Nexperia and Semikron Danfoss have signed a memorandum of understanding to jointly develop silicon carbide (SiC)-based power modules for automotive traction inverters, targeting next-generation electric vehicle drivetrains.
Strategic rationale
The partnership combines Nexperia’s SiC semiconductor design and fabrication expertise with Semikron Danfoss’s power module packaging and integration capabilities. Both companies recognize that SiC technology is critical for improving efficiency, power density, and thermal performance in electric drivetrains. By aligning chip-level and module-level engineering from the outset, they aim to deliver scalable, high-performance solutions that meet the rigorous reliability and cost requirements of automotive OEMs.
Technical approach
The collaboration will focus on joint engineering and early-stage co-design, integrating Nexperia’s SiC MOSFETs into Semikron Danfoss’s module platforms.

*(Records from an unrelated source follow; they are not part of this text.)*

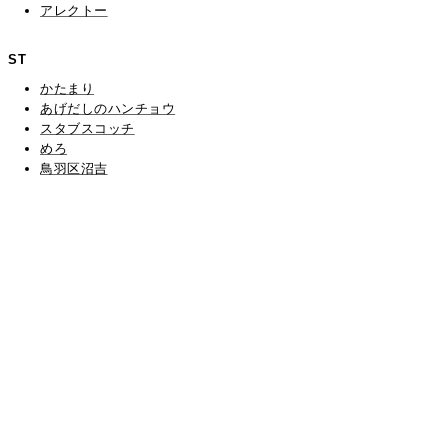
アレクトー
ST
かたまり
あげだしのハンチョウ
スタブスコッチ
めろ
鳥羽区沼吉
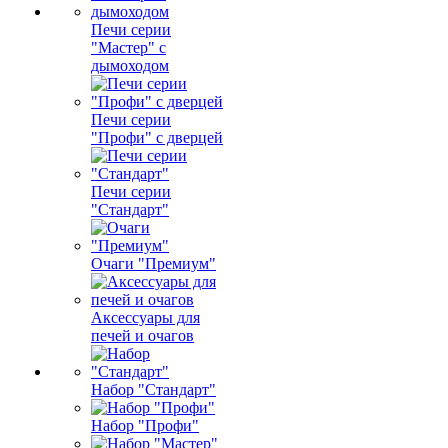
Печи серии
"Мастер" с
дымоходом
Печи серии
"Профи" с дверцей
Печи серии
"Стандарт"
Очаги "Премиум"
Аксессуары для
печей и очагов
Набор "Стандарт"
Набор "Профи"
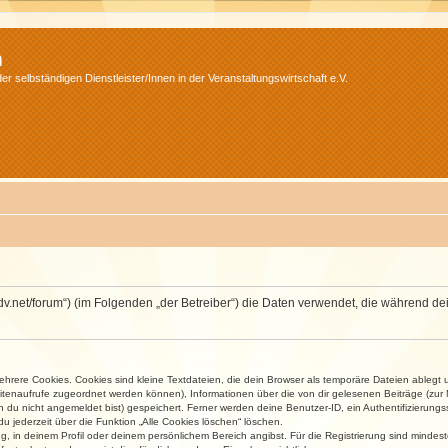
m
r selbständigen Dienstleister/Innen in der Veranstaltungswirtschaft e.V.
.isdv.net/forum“) (im Folgenden „der Betreiber“) die Daten verwendet, die währen
rere Cookies. Cookies sind kleine Textdateien, die dein Browser als temporäre Dateien ablegt 
 Seitenaufrufe zugeordnet werden können), Informationen über die von dir gelesenen Beiträge (zu
n du nicht angemeldet bist) gespeichert. Ferner werden deine Benutzer-ID, ein Authentifizierung
u jederzeit über die Funktion „Alle Cookies löschen“ löschen.
ng, in deinem Profil oder deinem persönlichem Bereich angibst. Für die Registrierung sind mind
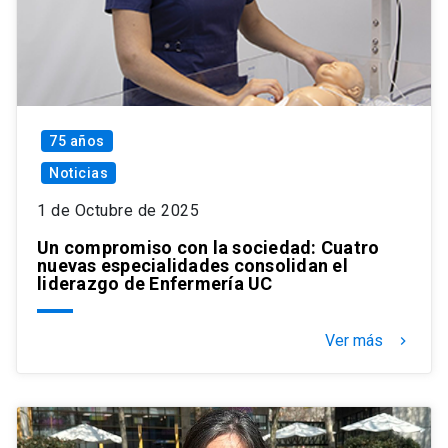
75 años
Noticias
1 de Octubre de 2025
Un compromiso con la sociedad: Cuatro
nuevas especialidades consolidan el
liderazgo de Enfermería UC
Ver más
keyboard_arrow_right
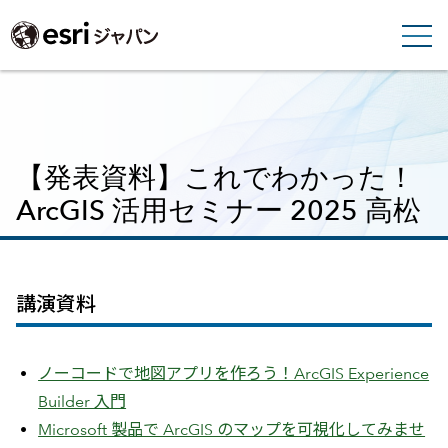
【発表資料】これでわかった！
ArcGIS 活用セミナー 2025 高松
講演資料
ノーコードで地図アプリを作ろう！ArcGIS Experience
Builder 入門
Microsoft 製品で ArcGIS のマップを可視化してみませ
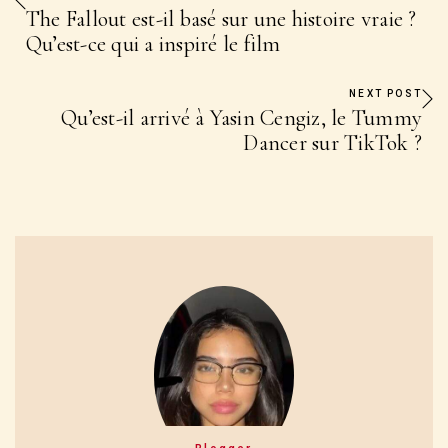
The Fallout est-il basé sur une histoire vraie ?
Qu’est-ce qui a inspiré le film
NEXT POST
Qu’est-il arrivé à Yasin Cengiz, le Tummy
Dancer sur TikTok ?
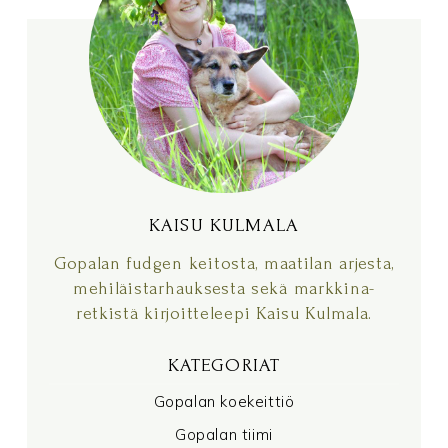
KAISU KULMALA
KAISU KULMALA
Gopalan fudgen keitosta, maatilan arjesta,
mehiläistarhauksesta sekä markkina-
retkistä kirjoitteleepi Kaisu Kulmala.
KATEGORIAT
Gopalan koekeittiö
Gopalan tiimi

This vertical alignment reduces parasitic losses and thermal bottlenecks that often limit system-level performance in discrete implementations. The companies will evaluate how their combined value chain—from wafer fabrication to module assembly—can optimize power density and switching efficiency for 800V and higher-voltage architectures.
Industry context
Wide-bandgap semiconductors, including SiC and gallium nitride (GaN), are increasingly central to automotive electrification strategies. However, achieving full system-level benefits requires tight coupling between device design and module packaging. Nexperia’s senior VP for wide-bandgap, Edoardo Merli, noted that early-stage collaboration is essential to aligning semiconductor and system requirements. Semikron Danfoss’s Carsten Götte emphasized that the combination of advanced chip technology and module expertise can create additional customer value in a rapidly evolving EV market.
Forward outlook
This exploratory agreement signals a broader industry trend toward vertical integration and co-development in power electronics. If the collaboration advances to production, it could shorten time-to-market for SiC-based traction modules and lower system costs for EV manufacturers. The outcome will depend on how effectively the two firms bridge process and packaging engineering—but the strategic logic is clear: in wide-bandgap power, the whole is greater than the sum of its parts.